Trump destina 625 millones de dólares para reabrir minas de carbón en tierras públicas

Trump abre 53.000 km² de tierras públicas a la minería de carbón y destina 625 millones de dólares a plantas, pese a su declive y al auge renovable.
La administración Trump anunció este lunes un plan para abrir 53.000 km² de tierras públicas a la minería de carbón y destinar 625 millones de dólares a prolongar la vida de plantas de carbón, en un intento por revivir una industria en declive desde hace tres décadas.
Una apuesta por la energía más sucia
La medida fue presentada por el secretario del Interior, Doug Burgum, junto con representantes de los Departamentos de Energía y de la Agencia de Protección Ambiental (EPA). “Es una industria que importa a nuestro país y al mundo, y seguirá importando”, defendió Burgum.
Sin embargo, los datos muestran lo contrario.

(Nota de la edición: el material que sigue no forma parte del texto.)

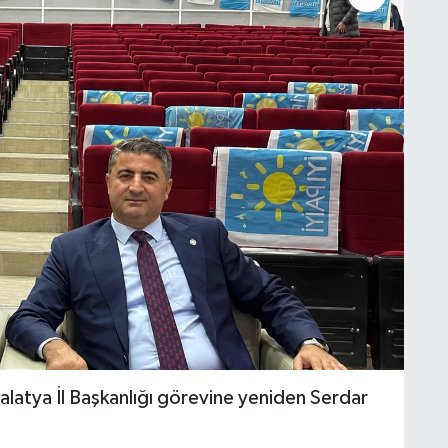
Malatya İl Başkanlığı görevine yeniden Serdar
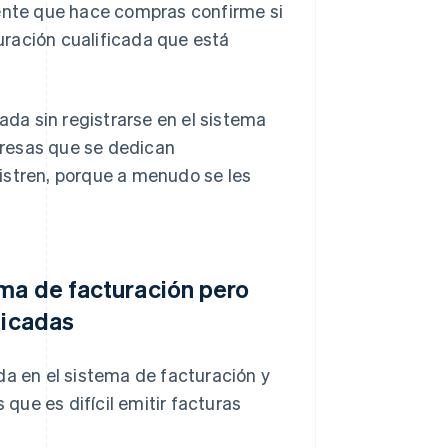
iente que hace compras confirme si
ración cualificada que está
ada sin registrarse en el sistema
presas que se dedican
istren, porque a menudo se les
ma de facturación pero
ficadas
da en el sistema de facturación y
 que es difícil emitir facturas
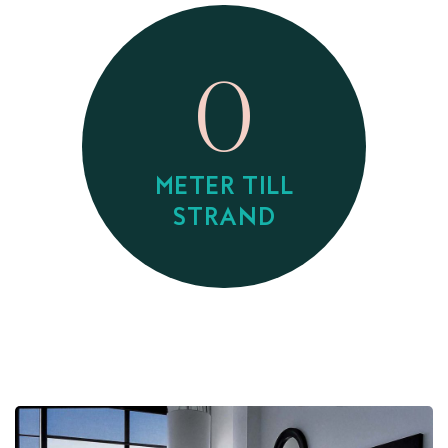
0
METER TILL
STRAND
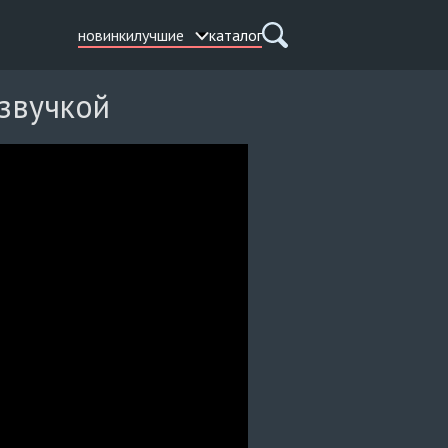
новинки
лучшие
каталог
озвучкой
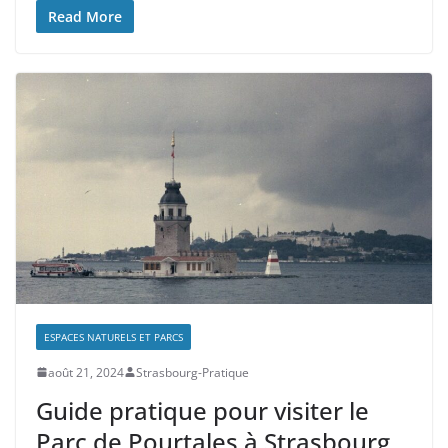
Read More
ESPACES NATURELS ET PARCS
août 21, 2024
Strasbourg-Pratique
Guide pratique pour visiter le
Parc de Pourtales à Strasbourg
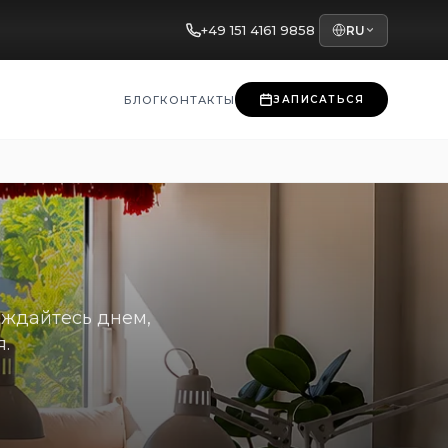
+49 151 4161 9858
RU
БЛОГ
КОНТАКТЫ
ЗАПИСАТЬСЯ
аждайтесь днем,
.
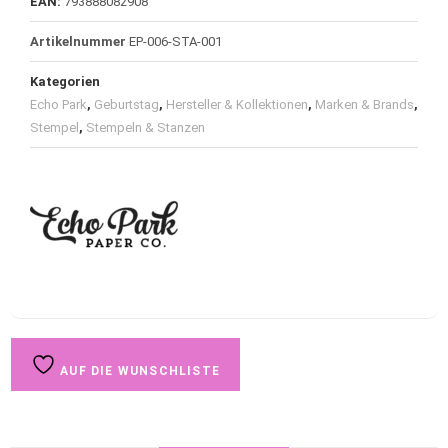
EAN:
793888082908
Artikelnummer
EP-006-STA-001
Kategorien
Echo Park
,
Geburtstag
,
Hersteller & Kollektionen
,
Marken & Brands
,
Stempel
,
Stempeln & Stanzen
AUF DIE WUNSCHLISTE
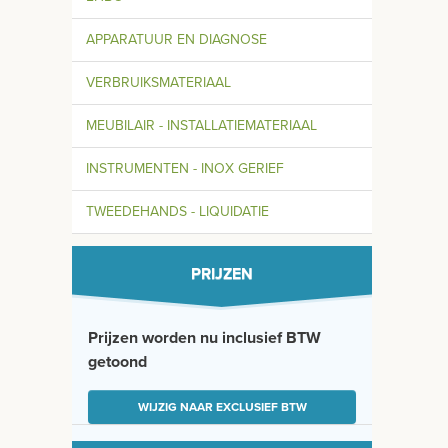
APPARATUUR EN DIAGNOSE
VERBRUIKSMATERIAAL
MEUBILAIR - INSTALLATIEMATERIAAL
INSTRUMENTEN - INOX GERIEF
TWEEDEHANDS - LIQUIDATIE
PRIJZEN
Prijzen worden nu inclusief BTW
getoond
WIJZIG NAAR EXCLUSIEF BTW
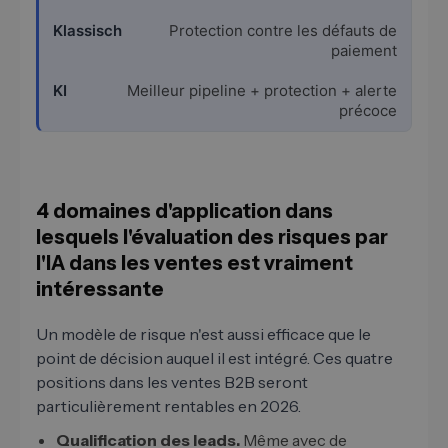
Protection contre les défauts de
paiement
Meilleur pipeline + protection + alerte
précoce
4 domaines d'application dans
lesquels l'évaluation des risques par
l'IA dans les ventes est vraiment
intéressante
Un modèle de risque n'est aussi efficace que le
point de décision auquel il est intégré. Ces quatre
positions dans les ventes B2B seront
particulièrement rentables en 2026.
Qualification des leads.
Même avec de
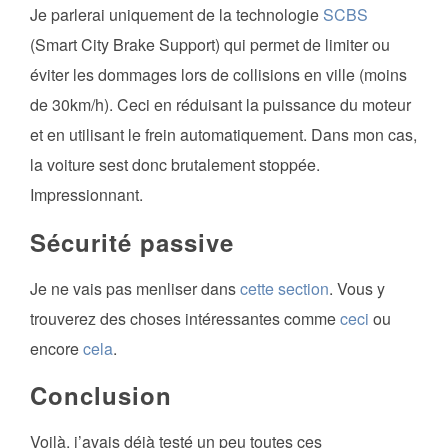
Je parlerai uniquement de la technologie
SCBS
(Smart City Brake Support) qui permet de limiter ou
éviter les dommages lors de collisions en ville (moins
de 30km/h). Ceci en réduisant la puissance du moteur
et en utilisant le frein automatiquement. Dans mon cas,
la voiture sest donc brutalement stoppée.
Impressionnant.
Sécurité passive
Je ne vais pas menliser dans
cette section
. Vous y
trouverez des choses intéressantes comme
ceci
ou
encore
cela
.
Conclusion
Voilà, j’avais déjà testé un peu toutes ces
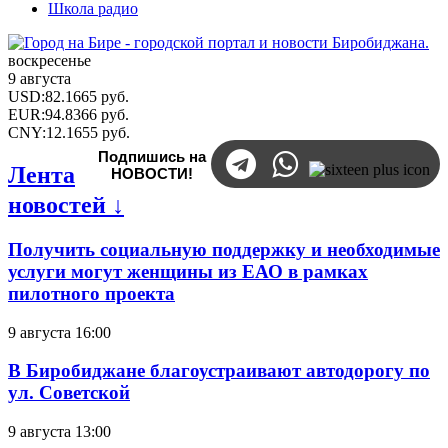
Школа радио
воскресенье
9 августа
USD
:
82.1665
руб.
EUR
:
94.8366
руб.
CNY
:
12.1655
руб.
Подпишись на
Лента
НОВОСТИ!
новостей ↓
Получить социальную поддержку и необходимые
услуги могут женщины из ЕАО в рамках
пилотного проекта
9 августа 16:00
В Биробиджане благоустраивают автодорогу по
ул. Советской
9 августа 13:00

La producción de carbón en EE. UU. se ha reducido a la mitad entre 2008 y 2023, de acuerdo con la Administración de Información Energética (EIA). Mientras tanto, gas natural y energías limpias han desplazado rápidamente al carbón en la matriz energética.

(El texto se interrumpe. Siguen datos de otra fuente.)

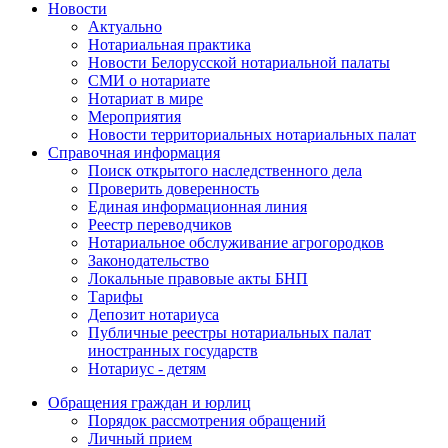
Новости
Актуально
Нотариальная практика
Новости Белорусской нотариальной палаты
СМИ о нотариате
Нотариат в мире
Мероприятия
Новости территориальных нотариальных палат
Справочная информация
Поиск открытого наследственного дела
Проверить доверенность
Единая информационная линия
Реестр переводчиков
Нотариальное обслуживание агрогородков
Законодательство
Локальные правовые акты БНП
Тарифы
Депозит нотариуса
Публичные реестры нотариальных палат
иностранных государств
Нотариус - детям
Обращения граждан и юрлиц
Порядок рассмотрения обращений
Личный прием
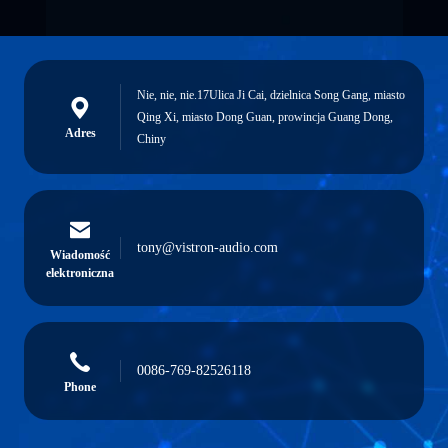
Nie, nie, nie.17Ulica Ji Cai, dzielnica Song Gang, miasto
Qing Xi, miasto Dong Guan, prowincja Guang Dong,
Adres
Chiny
tony@vistron-audio.com
Wiadomość
elektroniczna
0086-769-82526118
Phone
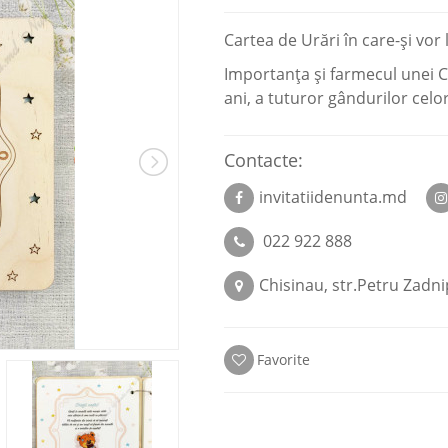
Cartea de Urări în care-și vor l
Importanța și farmecul unei Că
ani, a tuturor gândurilor celo
Contacte:
invitatiidenunta.md
022 922 888
Chisinau, str.Petru Zadni
Favorite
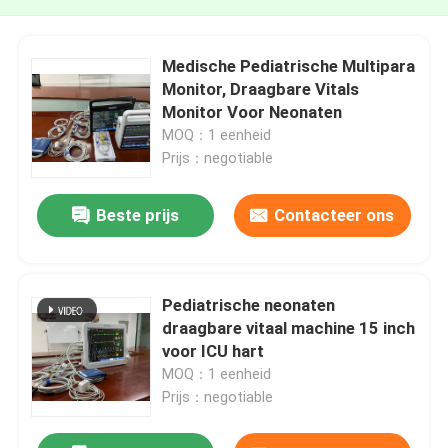
Medische Pediatrische Multipara
Monitor, Draagbare Vitals
Monitor Voor Neonaten
MOQ：1 eenheid
Prijs：negotiable
Beste prijs
Contacteer ons
Pediatrische neonaten
draagbare vitaal machine 15 inch
voor ICU hart
MOQ：1 eenheid
Prijs：negotiable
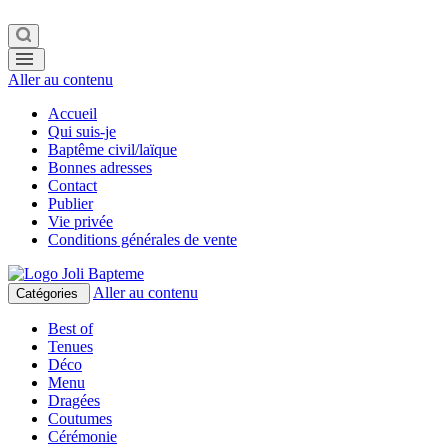
Aller au contenu
Accueil
Qui suis-je
Baptême civil/laïque
Bonnes adresses
Contact
Publier
Vie privée
Conditions générales de vente
Aller au contenu
Catégories
Best of
Tenues
Déco
Menu
Dragées
Coutumes
Cérémonie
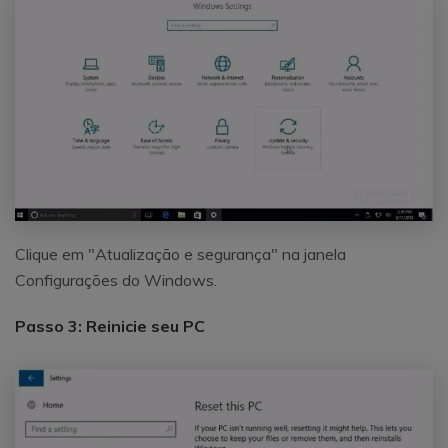
Clique em "Atualização e segurança" na janela
Configurações do Windows.
Passo 3: Reinicie seu PC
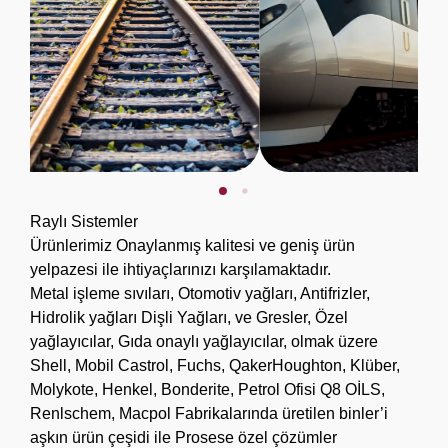
Raylı Sistemler
Ürünlerimiz Onaylanmış kalitesi ve geniş ürün
yelpazesi ile ihtiyaçlarınızı karşılamaktadır.
Metal işleme sıvıları, Otomotiv yağları, Antifrizler,
Hidrolik yağları Dişli Yağları, ve Gresler, Özel
yağlayıcılar, Gıda onaylı yağlayıcılar, olmak üzere
Shell, Mobil Castrol, Fuchs, QakerHoughton, Klüber,
Molykote, Henkel, Bonderite, Petrol Ofisi Q8 OİLS,
Renlschem, Macpol Fabrikalarında üretilen binler’i
aşkın ürün çeşidi ile Prosese özel çözümler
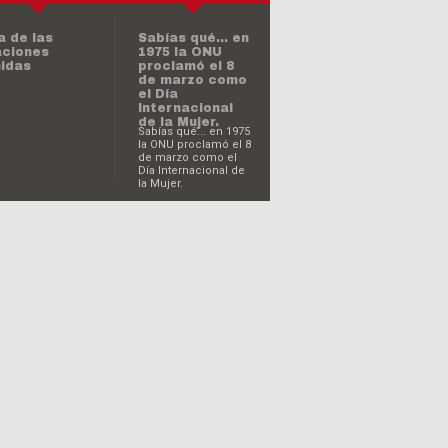
Sabías qué... en
1975 la ONU
proclamó el 8
de marzo como
de octubre:
el Día
a de la Unidad
Internacional
emana
de la Mujer.
Sabías qué... en 1975
la ONU proclamó el 8
de marzo como el
Día Internacional de
la Mujer.
hoy es el Día
Internacional
de la
Eliminación de
a
la Violencia
ternacional
contra la
 la No
Mujer?
olencia
¿Sabías qué…
hoy es el Día
Mundial de la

El plan destinará 350 millones de dólares a modernizar plantas de carbón, 175 millones a proyectos que el gobierno asegura beneficiarán a comunidades rurales, y 50 millones a la actualización de sistemas de aguas residuales. El objetivo declarado es “extender la vida útil” de infraestructuras que, según expertos, ya resultan más caras de operar que construir nuevas instalaciones renovables.
Coste sanitario y económico del carbón
El carbón es el combustible fósil más contaminante: sus emisiones de dióxido de azufre, óxidos de nitrógeno y partículas finas se asocian a cientos de miles de muertes en dos décadas, según estudios revisados por pares. Un informe calculó que la contaminación derivada del carbón genera un coste sanitario anual de 13.000 a 26.000 millones de dólares en Estados Unidos, debido a infartos, accidentes cerebrovasculares, visitas a urgencias y casos de asma infantil.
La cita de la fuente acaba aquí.